▸ Exercise instructions: Leaving out all images, write out the records that follow exactly.

▸ Data provided:
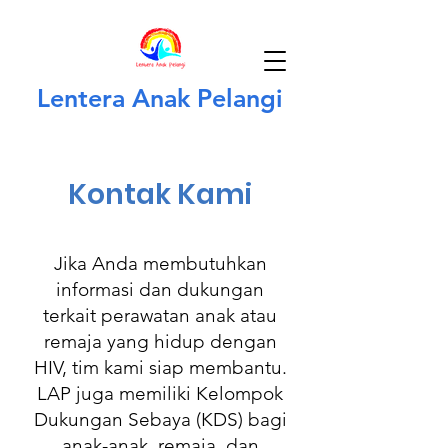
Lentera Anak Pelangi
Kontak Kami
Jika Anda membutuhkan
informasi dan dukungan
terkait perawatan anak atau
remaja yang hidup dengan
HIV, tim kami siap membantu.
LAP juga memiliki Kelompok
Dukungan Sebaya (KDS) bagi
anak-anak, remaja, dan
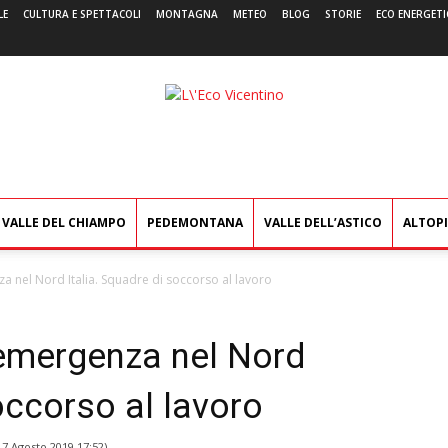
LE
CULTURA E SPETTACOLI
MONTAGNA
METEO
BLOG
STORIE
ECO ENERGETI
L'Eco
Vicentino
VALLE DEL CHIAMPO
PEDEMONTANA
VALLE DELL’ASTICO
ALTOP
 nel Nord Italia. Squadre di soccorso al lavoro
emergenza nel Nord
occorso al lavoro
l
7 Agosto 2019 17:52
)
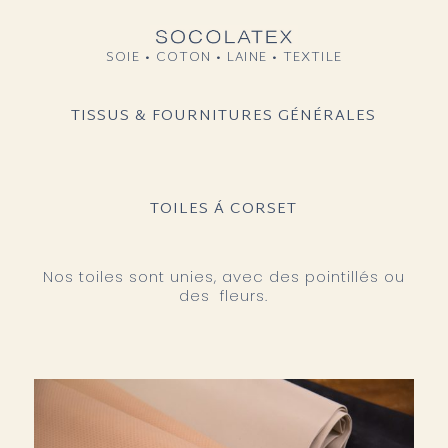
SOIE • COTON • LAINE • TEXTILE
TISSUS & FOURNITURES GÉNÉRALES
TOILES Á CORSET
Nos toiles sont unies, avec des pointillés ou
des fleurs.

▸ Solution for this exercise:
Lentera Anak Pelangi
Kontak Kami
Jika Anda membutuhkan
informasi dan dukungan
terkait perawatan anak atau
remaja yang hidup dengan
HIV, tim kami siap membantu.
LAP juga memiliki Kelompok
Dukungan Sebaya (KDS) bagi
anak-anak, remaja, dan
LE
CULTURA E SPETTACOLI
MONTAGNA
METEO
BLOG
STORIE
ECO ENERGETI
L'Eco
Vicentino
VALLE DEL CHIAMPO
PEDEMONTANA
VALLE DELL’ASTICO
ALTOP
 nel Nord Italia. Squadre di soccorso al lavoro
emergenza nel Nord
occorso al lavoro
l
7 Agosto 2019 17:52
)
SOIE • COTON • LAINE • TEXTILE
TISSUS & FOURNITURES GÉNÉRALES
TOILES Á CORSET
Nos toiles sont unies, avec des pointillés ou
des fleurs.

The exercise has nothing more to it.